Sophia
Sophia was born on 10/05/2020 and until the day she was born we had no idea she had any medical complications. A few hours after she was born she was taken to special care because the midwife had suspected something wasn’t quite right. From here on in everything spiralled. She had a heart scan at Airedale hospital and was transported to Leeds General Infirmary urgently and was placed on a ventilator while they carried out investigations. After several investigations it was uncertain if there was anything that could be done as Sophia’s heart was very complicated. She was christened at 2 days old in hospital.
The next day we heard that there was some hope that they would be able to operate and at 4 days old she went in for 13 hour open heart surgery. From here there was many complications and Sophia remained on a ventilator for 8 weeks after getting chylothorax which filled her lungs. 2 weeks after Sophia’s open heart surgery I was taken to a room (on my own due to Covid so I had to deal with everything on my own) and informed that they had noticed she had a missing thymus in surgery which prompted them to check for DIGeorge syndrome and the tests came back confirming that she did. At this point I had never heard of the syndrome and found myself on Google which brought up so many horror stories I was left heartbroken again and terrified (I have since learnt not to trust the information found on Google).
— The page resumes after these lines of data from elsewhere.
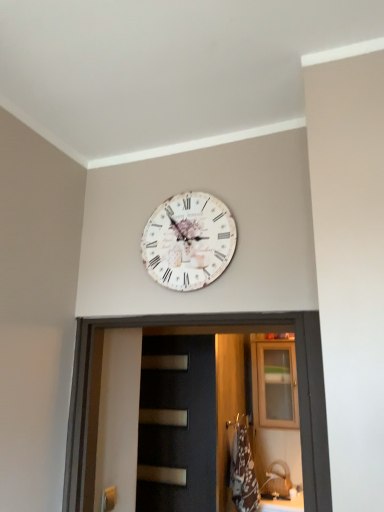 Question: Choose the correct answer: Is white vintage clock at upper center inside wooden cabinet at upper center or outside it?

Choices:
 (A) inside
 (B) outside

Answer: (B)

Question: Does point (208, 284) appear closer or farther from the camera than point (258, 377)?

Choices:
 (A) farther
 (B) closer

Answer: (B)

Question: Considering the real-world distances, which object is closest to the black matte door at center?

Choices:
 (A) white vintage clock at upper center
 (B) brushed metal door handle at lower left
 (C) wooden cabinet at upper center

Answer: (B)

Question: Estimate the real-world distances between objects in this image. Which object is farther from the white vintage clock at upper center?

Choices:
 (A) black matte door at center
 (B) wooden cabinet at upper center
 (C) brushed metal door handle at lower left

Answer: (B) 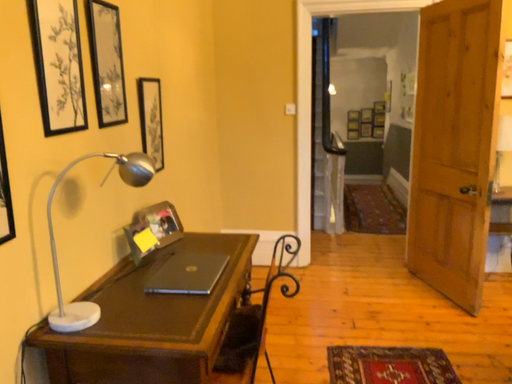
After spending the first 3 months of her life in hospital we finally came home and Sophia met her big brother officially for the first time. Sophia came home with an NJ feeding tube due to severe reflux and aspiration. Her face was so sore due to an allergy she has to any tapes. She ended up having surgery in October 2020 to have a GJ tube placed (this has been so much better for her). She is half fed in to her stomach and half fed in to her intestines currently and we are working to reduce J feeds. We are also working on oral feed however, not having a great deal of success as she is not interested and it’s unclear if her swallow is completely safe.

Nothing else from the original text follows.